In response to these changes, some NFT artists have started blacklisting marketplaces that circumvent royalties. Efforts are also being made to establish community-managed whitelists and blacklists for broad enforcement across the Ethereum NFT ecosystem.


However, it is important to note that not all NFT marketplaces have eliminated or reduced NFT royalties. Platforms like OpenSea, Rarible, SuperRare, and Foundation continue to support the royalty system, with nuances on exact royalty percentages and fees.



Strategies for Nonprofits and Project Creators to Optimize NFT Royalties in Fundraisers


As a fundraising organizer you are not likely to be going to these NFT marketplaces directly to give away or sell your NFTs. Your donors will be the ones chosing to trade or resell your NFTs on these NFT marketplaces if they feel it benefits them. So it may seem like your options are limited once you've given away inital NFTs to your donors. However, here are are few things to consider when devising your initial NFT fundraising campaign.

  1. Choose the Right Royalty Percentage: When minting NFTs for fundraisers, carefully consider the royalty percentage that will provide the most significant long-term benefit. Setting a royalty rate too high may deter potential buyers, while setting it too low could limit the potential income from secondary sales.

  2. Promote Awareness of Royalties and Their Benefits: Educate potential buyers and supporters about the concept of NFT royalties and how they can contribute to the ongoing success of the nonprofit or project. This can help create a sense of shared responsibility and encourage buyers to view their purchase as a long-term investment in the cause.

  3. Monitor and Track Secondary Sales: Keep track of the NFTs distributed during the fundraiser and their secondary sales, as this can provide valuable insights into the ongoing revenue generated through royalties. This information can be used to inform future NFT-based fundraising campaigns and optimize the royalty structure to maximize revenue.

  4. Adapt and Adjust to the Evolving NFT Landscape: As the NFT market continues to grow and evolve, it's crucial for nonprofits and project creators to stay informed about changes in the NFT ecosystem that could impact their royalties. By staying up-to-date with the latest developments and adapting accordingly, they can ensure that their NFT-based fundraising campaigns remain effective and continue to provide long-term benefits.

  5. Advocate for Standardized Royalty Practices: Nonprofits and project creators can join forces with other stakeholders to advocate for standardized royalty practices across NFT marketplaces. By doing so, they can contribute to a more transparent and fair ecosystem, benefiting both creators and buyers.
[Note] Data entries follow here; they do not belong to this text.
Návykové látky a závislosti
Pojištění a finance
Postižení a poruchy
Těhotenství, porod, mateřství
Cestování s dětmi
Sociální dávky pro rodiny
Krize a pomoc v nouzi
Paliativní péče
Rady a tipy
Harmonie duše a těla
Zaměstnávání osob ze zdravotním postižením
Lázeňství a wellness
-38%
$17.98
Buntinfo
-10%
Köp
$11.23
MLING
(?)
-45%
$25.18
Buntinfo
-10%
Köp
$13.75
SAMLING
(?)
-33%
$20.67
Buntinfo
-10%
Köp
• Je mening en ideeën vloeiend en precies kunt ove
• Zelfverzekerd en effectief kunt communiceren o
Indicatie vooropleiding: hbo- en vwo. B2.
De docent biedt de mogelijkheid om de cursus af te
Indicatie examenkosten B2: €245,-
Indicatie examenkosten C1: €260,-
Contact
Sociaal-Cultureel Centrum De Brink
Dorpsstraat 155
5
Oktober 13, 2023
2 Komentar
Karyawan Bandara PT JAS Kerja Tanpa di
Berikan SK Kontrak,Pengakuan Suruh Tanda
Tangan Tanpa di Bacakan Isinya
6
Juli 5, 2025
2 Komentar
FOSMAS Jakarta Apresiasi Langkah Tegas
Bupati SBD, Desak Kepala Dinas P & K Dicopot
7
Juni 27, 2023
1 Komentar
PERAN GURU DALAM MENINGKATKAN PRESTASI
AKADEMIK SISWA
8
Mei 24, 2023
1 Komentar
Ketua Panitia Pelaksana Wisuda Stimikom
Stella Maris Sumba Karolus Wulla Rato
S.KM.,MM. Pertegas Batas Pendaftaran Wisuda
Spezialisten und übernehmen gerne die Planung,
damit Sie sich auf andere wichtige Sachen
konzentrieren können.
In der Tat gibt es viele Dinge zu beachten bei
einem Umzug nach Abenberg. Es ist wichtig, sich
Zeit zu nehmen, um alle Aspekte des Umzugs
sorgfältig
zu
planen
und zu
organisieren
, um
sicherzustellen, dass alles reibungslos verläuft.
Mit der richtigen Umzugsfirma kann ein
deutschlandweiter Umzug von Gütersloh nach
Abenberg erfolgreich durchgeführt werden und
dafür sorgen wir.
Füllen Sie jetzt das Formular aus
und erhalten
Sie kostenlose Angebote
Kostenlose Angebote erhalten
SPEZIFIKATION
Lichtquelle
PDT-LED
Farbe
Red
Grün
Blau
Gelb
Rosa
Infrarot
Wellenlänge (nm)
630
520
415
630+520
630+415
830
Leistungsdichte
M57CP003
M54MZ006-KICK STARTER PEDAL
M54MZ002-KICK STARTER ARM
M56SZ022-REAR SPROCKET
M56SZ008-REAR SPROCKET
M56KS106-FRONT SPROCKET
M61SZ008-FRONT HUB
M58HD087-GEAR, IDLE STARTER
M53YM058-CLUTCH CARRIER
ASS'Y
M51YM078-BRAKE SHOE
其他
The Future of NFT Royalties and Their Role in Fundraising


As the NFT market continues to grow and evolve, it's likely that the concept of royalties will adapt to the ever-changing landscape. New models for royalty distribution and partnerships between NFT platforms and traditional creative industries may emerge, allowing artists, nonprofits, and project creators to benefit from a more extensive range of revenue streams.
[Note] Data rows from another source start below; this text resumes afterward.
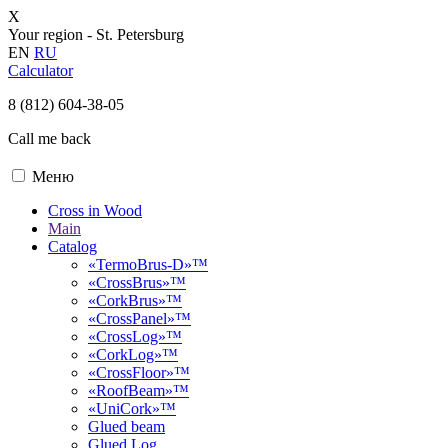
X
Your region -
St. Petersburg
EN
RU
Calculator
8 (812) 604-38-05
Call me back
Меню
Cross in Wood
Main
Catalog
«TermoBrus-D»™
«CrossBrus»™
«CorkBrus»™
«CrossPanel»™
«CrossLog»™
«CorkLog»™
«CrossFloor»™
«RoofBeam»™
«UniCork»™
Glued beam
Glued Log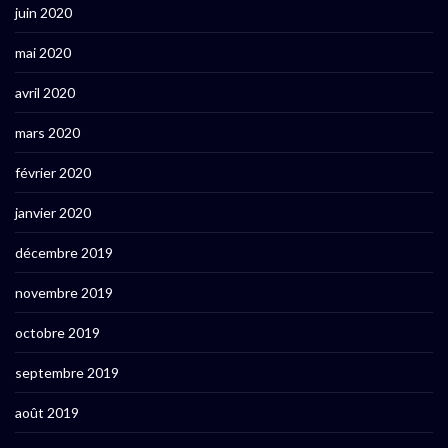
juin 2020
mai 2020
avril 2020
mars 2020
février 2020
janvier 2020
décembre 2019
novembre 2019
octobre 2019
septembre 2019
août 2019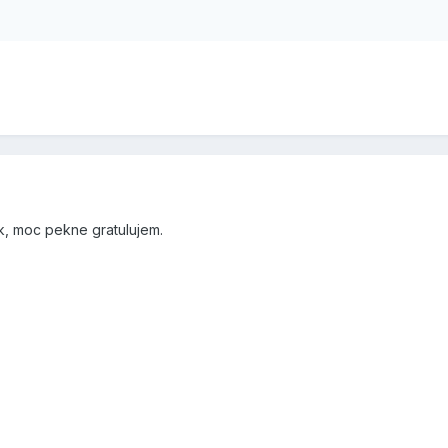
k, moc pekne gratulujem.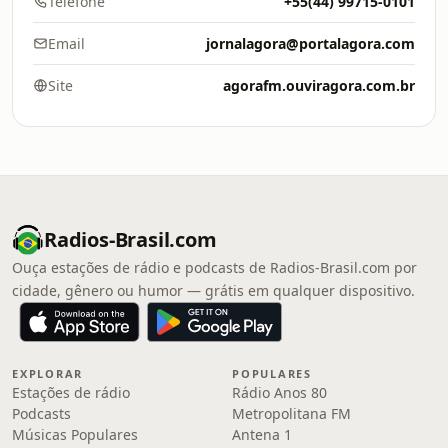
Telefone
+55(44) 99715-0101
Email
jornalagora@portalagora.com
Site
agorafm.ouviragora.com.br
Radios-Brasil.com
Ouça estações de rádio e podcasts de Radios-Brasil.com por
cidade, gênero ou humor — grátis em qualquer dispositivo.
EXPLORAR
POPULARES
Estações de rádio
Rádio Anos 80
Podcasts
Metropolitana FM
Músicas Populares
Antena 1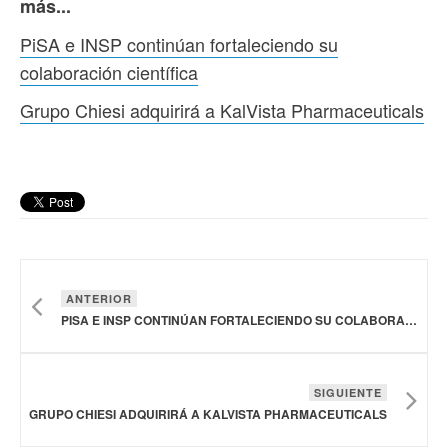
más...
PiSA e INSP continúan fortaleciendo su
colaboración científica
Grupo Chiesi adquirirá a KalVista Pharmaceuticals
ANTERIOR
PISA E INSP CONTINÚAN FORTALECIENDO SU COLABORACIÓN CIENTÍFICA
SIGUIENTE
GRUPO CHIESI ADQUIRIRÁ A KALVISTA PHARMACEUTICALS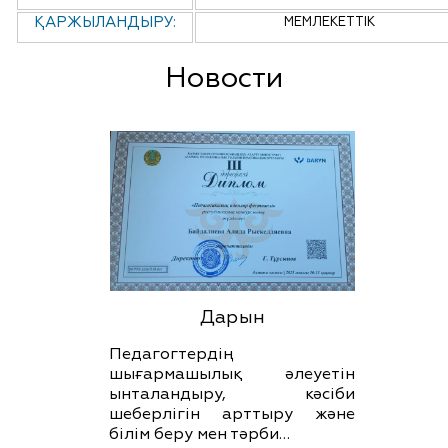
ҚАРЖЫЛАНДЫРУ:
МЕМЛЕКЕТТІК
Новости
Дарын
Педагогтердің
шығармашылық әлеуетін
ынталандыру, кәсіби
шеберлігін арттыру және
білім беру мен тәрби…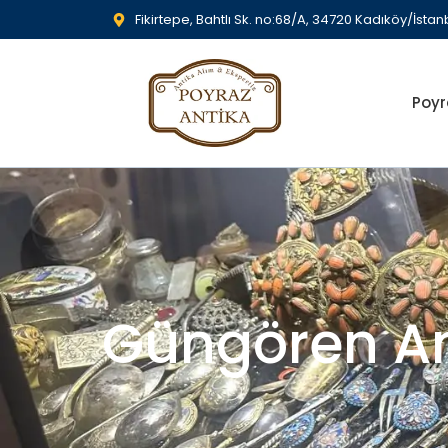
Fikirtepe, Bahtlı Sk. no:68/A, 34720 Kadıköy/İstan
Poyr
Güngören An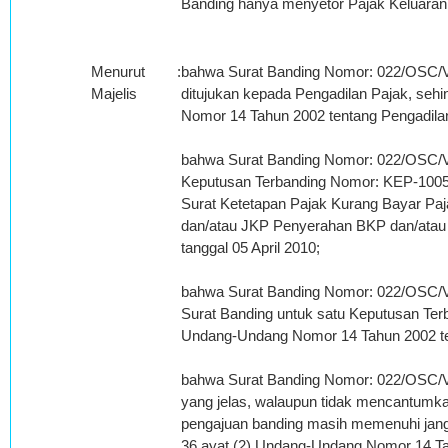
Banding hanya menyetor Pajak Keluaran
Menurut
:
bahwa Surat Banding Nomor: 022/OSC/VII
Majelis
ditujukan kepada Pengadilan Pajak, se
Nomor 14 Tahun 2002 tentang Pengadila
bahwa Surat Banding Nomor: 022/OSC/VII
Keputusan Terbanding Nomor: KEP-1005/
Surat Ketetapan Pajak Kurang Bayar Pa
dan/atau JKP Penyerahan BKP dan/atau
tanggal 05 April 2010;
bahwa Surat Banding Nomor: 022/OSC/VII
Surat Banding untuk satu Keputusan Ter
Undang-Undang Nomor 14 Tahun 2002 te
bahwa Surat Banding Nomor: 022/OSC/VII
yang jelas, walaupun tidak mencantumka
pengajuan banding masih memenuhi jangk
36 ayat (2) Undang-Undang Nomor 14 Ta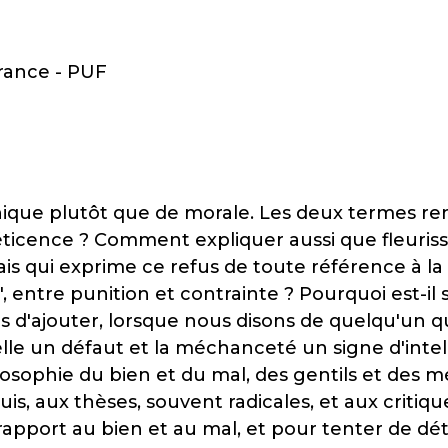
France - PUF
thique plutôt que de morale. Les deux termes 
ticence ? Comment expliquer aussi que fleurisse
ais qui exprime ce refus de toute référence à la
 entre punition et contrainte ? Pourquoi est-il si
'ajouter, lorsque nous disons de quelqu'un qu'i
lle un défaut et la méchanceté un signe d'intell
sophie du bien et du mal, des gentils et des mé
uis, aux thèses, souvent radicales, et aux critiq
apport au bien et au mal, et pour tenter de dé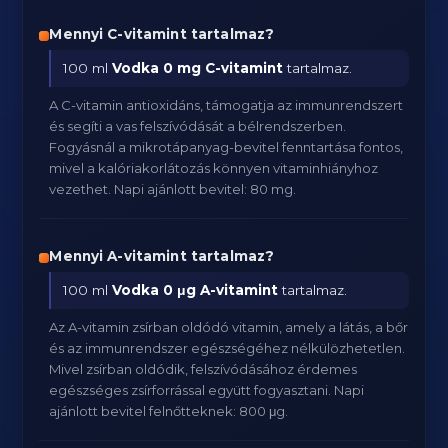
Mennyi C-vitamint tartalmaz?
100 ml
Vodka
0 mg C-vitamint
tartalmaz.
A C-vitamin antioxidáns, támogatja az immunrendszert
és segíti a vas felszívódását a bélrendszerben.
Fogyásnál a mikrotápanyag-bevitel fenntartása fontos,
mivel a kalóriakorlátozás könnyen vitaminhiányhoz
vezethet. Napi ajánlott bevitel: 80 mg.
Mennyi A-vitamint tartalmaz?
100 ml
Vodka
0 μg A-vitamint
tartalmaz.
Az A-vitamin zsírban oldódó vitamin, amely a látás, a bőr
és az immunrendszer egészségéhez nélkülözhetetlen.
Mivel zsírban oldódik, felszívódásához érdemes
egészséges zsírforrással együtt fogyasztani. Napi
ajánlott bevitel felnőtteknek: 800 μg.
NFT royalties also have the potential to reshape the way creators approach their work, with a focus on long-term value creation and sustainability. This shift could result in the production of higher-quality works and innovative collaborations between artists, nonprofits, project creators, and collectors.


Moreover, as NFT platforms continue to develop, the standardization of royalty practices across marketplaces could become more prevalent, making it easier for creators to navigate the NFT ecosystem and benefit from their works' ongoing success.


The future of NFT royalties depends on the commitment of marketplaces, creators, and collectors to uphold and enforce these policies. By staying informed, advocating for their interests, and collaborating on solutions, stakeholders can shape the NFT royalty landscape to benefit all parties involved. For nonprofits and project creators, incorporating NFT royalties in their fundraising campaigns can provide a sustainable and potentially lucrative revenue stream, contributing to the long-term success of their initiatives.